Dikatakan Joseph Sihol, pada 2018, desa di wilayah Kecamatan Siberut Barat tidak ada yang efektif melakukan pembuatan RAB karena tidak adanya kader teknik di desa. "Seorang kader teknik desa itu dasarnya dari SK kepala desa. Namun, tiba-tiba dalam pembangunan sudah ada saja datang semen, kayu, material bangunan sementara kader tekniknya tidak ada," katanya.

Pada 2018, setiap membuat perencanaan hingga pembuatan RAB masing-masing item kegiatan pembangunan fisik, Joseph Sihol mematok jasa upah perencanaan 3-4 persen dari nilai kegiatan fisik masing-masing item pembangunan yang akan dilaksanakan. Karena pada 2018, pengakuan Joseph Sihol tidak ada peraturan bupati yang mengatur hal ini. "Untuk 2019 sudah ada perbup dan kita mengikuti itu", katanya.

Berdasarkan peraturan bupati, jasa konsultan perencanaan itu untuk kegiatan fisik di bawah Rp50 juta uang jasanya Rp1 juta, untuk Rp50-100 juta uang jasanya Rp2 juta, untuk Rp100-150 juta uang jasanya Rp3 juta, hingga seterusnya kelipatan Rp50 juta.

"Saya berharap sebenarnya masing-masing desa punya kader teknik, namun karena SDM di desa belum ada yang sampai ke sana. Kalau untuk jalan, jembatan kayu sudah bisa, namun untuk konstruksi berat seperti jembatan beton bertulang saya tidak berani karena takut hitungannya salah," katanya.

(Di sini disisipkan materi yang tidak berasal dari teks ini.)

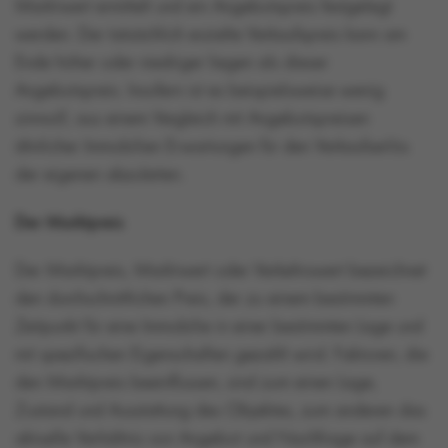
Marktwert ermittelt und ein Angebotspreis festgelegt
werden. Der tatsächlich erzielte Verkaufspreis kann am
Ende höher oder niedriger liegen als dieser
Angebotspreis. Insofern ist es beispielsweise wenig
sinnvoll, aus einem Vergleich mit Angebotspreisen
ähnlicher Immobilien Erwartungen für den Verkaufserlös
der eigenen abzuleiten.
Der Marktpreis
Der Marktpreis, Marktwert oder Verkehrswert bezeichnet
den durchschnittlichen Preis, der zu einem bestimmten
Zeitpunkt für eine Immobilie in einer bestimmten Lage und
mit spezifischen Eigenschaften gezahlt wird. Faktoren, die
den Marktpreis beeinflussen, sind zum einen Lage,
Zustand und Ausstattung des Objektes, zum anderen das
aktuelle Verhältnis von Angebot und Nachfrage auf dem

Camat Siberut Barat,  Jop mengatakan mestinya sebagai pendamping desa ikut memberdayakan SDM yang ada di dalam desa. "Tugas pendamping desa itu mendampingi desa dalam melaksanakan pembangunan desa, bukan sebagai konsultan atau penjual jasa perencanaan," katanya pada Mentawaikita.com, Rabu, 3 April 2019.